Saved data entries:

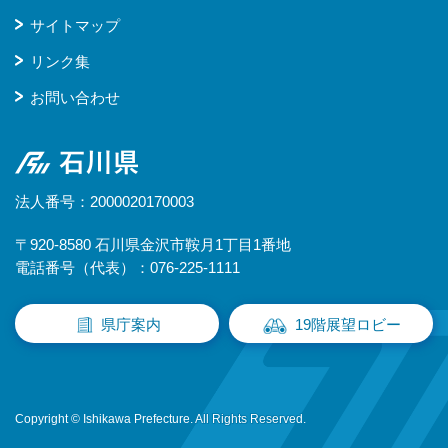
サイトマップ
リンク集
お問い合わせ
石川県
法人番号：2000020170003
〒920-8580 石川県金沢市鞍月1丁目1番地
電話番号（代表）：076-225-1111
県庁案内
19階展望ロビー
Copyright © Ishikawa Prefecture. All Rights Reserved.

...

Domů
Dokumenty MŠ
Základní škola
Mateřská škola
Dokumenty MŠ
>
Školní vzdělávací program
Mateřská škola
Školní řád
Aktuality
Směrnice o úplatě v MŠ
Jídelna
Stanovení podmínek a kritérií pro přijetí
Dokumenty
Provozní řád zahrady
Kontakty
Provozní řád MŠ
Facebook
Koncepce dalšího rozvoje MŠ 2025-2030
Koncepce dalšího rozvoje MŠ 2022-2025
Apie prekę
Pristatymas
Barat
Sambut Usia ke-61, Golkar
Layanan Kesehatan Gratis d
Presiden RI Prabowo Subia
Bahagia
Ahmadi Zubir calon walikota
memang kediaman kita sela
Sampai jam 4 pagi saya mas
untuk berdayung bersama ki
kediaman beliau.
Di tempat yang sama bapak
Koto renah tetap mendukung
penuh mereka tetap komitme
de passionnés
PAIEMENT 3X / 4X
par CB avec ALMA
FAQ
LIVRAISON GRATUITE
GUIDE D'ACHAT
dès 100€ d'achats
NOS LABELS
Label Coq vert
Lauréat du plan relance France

The problem
Each line that holds the word "kediaman" should be extracted from the records.

Task answer
memang kediaman kita sela
kediaman beliau.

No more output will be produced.